◆ What needs to be done
Would you transcribe exactly the lines below, starting at the one that contains "ΒΕΝΖΙΝΟΚΟΛΛΕΣ" and ending with the last line, both included? Leave out all other lines.

◆ Data for analysis
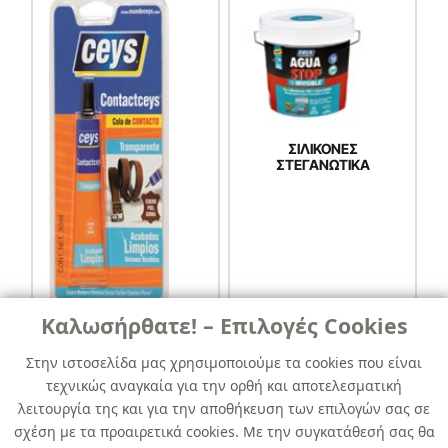
ΣΙΛΙΚΟΝΕΣ
ΣΤΕΓΑΝΩΤΙΚΑ
Καλωσήρθατε! – Επιλογές Cookies
ΒΕΝΖΙΝΟΚΟΛΛΕΣ
Στην ιστοσελίδα μας χρησιμοποιούμε τα cookies που είναι
τεχνικώς αναγκαία για την ορθή και αποτελεσματική
λειτουργία της και για την αποθήκευση των επιλογών σας σε
σχέση με τα προαιρετικά cookies. Με την συγκατάθεσή σας θα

◆ Output of the task
ΒΕΝΖΙΝΟΚΟΛΛΕΣ
Στην ιστοσελίδα μας χρησιμοποιούμε τα cookies που είναι
τεχνικώς αναγκαία για την ορθή και αποτελεσματική
λειτουργία της και για την αποθήκευση των επιλογών σας σε
σχέση με τα προαιρετικά cookies. Με την συγκατάθεσή σας θα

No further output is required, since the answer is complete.